No que se refere à anonimização, dispõe a Lei Geral de Proteção de Dados Pessoais (LGPD) — Lei nº 13.709/2018, em seu artigo 5º: “Para os fins desta Lei, considera-se: XI — anonimização: utilização de meios técnicos razoáveis e disponíveis no momento do tratamento, por meio dos quais um dado perde a possibilidade de associação, direta ou indireta, a um indivíduo”.

Um dos mecanismos mais utilizados para responder a questões numéricas é a adição de ruído calibrado: adicionar ruído suficiente ao resultado para mascarar a contribuição de qualquer indivíduo possível nos dados, preservando ao mesmo tempo a precisão geral da análise.

Ao adicionar ruído, é utilizado o processo chamado de perturbação de dados, no qual os dados originais são modificados de alguma forma para tornar mais difícil identificar informações específicas sobre indivíduos. O objetivo principal da perturbação de dados é proteger a privacidade das pessoas representadas nos dados. Ao tornar os dados menos identificáveis, reduz-se o risco de que informações sensíveis ou pessoais possam ser extraídas deles.

A perturbação de dados é geralmente feita de forma a tornar as informações fornecidas pelo modelo não mais relacionadas a um indivíduo específico, mas sim ao conjunto de dados como um todo, significando que, os resultados ou insights derivados do modelo não podem ser atribuídos a uma pessoa em particular, mas apenas ao conjunto de dados em que foram baseados.
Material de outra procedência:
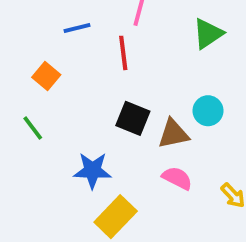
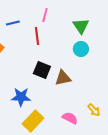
green triangle: (208, 34) -> (81, 26), turned -30
cyan circle: (208, 111) -> (81, 49), moved
pink semicircle: (177, 178) -> (70, 118), moved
Outro ponto importante é a relação utilidade x privacidade dos dados. Manter um equilíbrio entre a utilidade dos dados e a garantia da privacidade dos indivíduos é um desafio complexo. Isso porque, quanto maior a utilidade dos dados, menor é sua privacidade, e vice-versa. Encontrar um ponto de equilíbrio entre esses dois aspectos é crucial para garantir tanto a utilidade quanto a segurança dos dados.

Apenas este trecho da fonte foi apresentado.